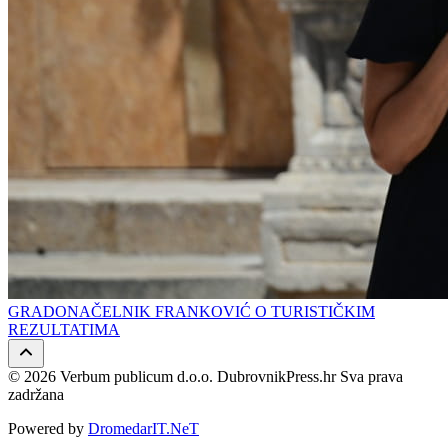
GRADONAČELNIK FRANKOVIĆ O TURISTIČKIM
REZULTATIMA
© 2026 Verbum publicum d.o.o. DubrovnikPress.hr Sva prava
zadržana
Powered by
DromedarIT.NeT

......

WORK TO COMPLETE –
Repeat only the stretch of lines that begins at the line containing "DubrovnikPress.hr Sva prava" and ends at the last line above, both included.

YOUR RESPONSE –
© 2026 Verbum publicum d.o.o. DubrovnikPress.hr Sva prava
zadržana
Powered by
DromedarIT.NeT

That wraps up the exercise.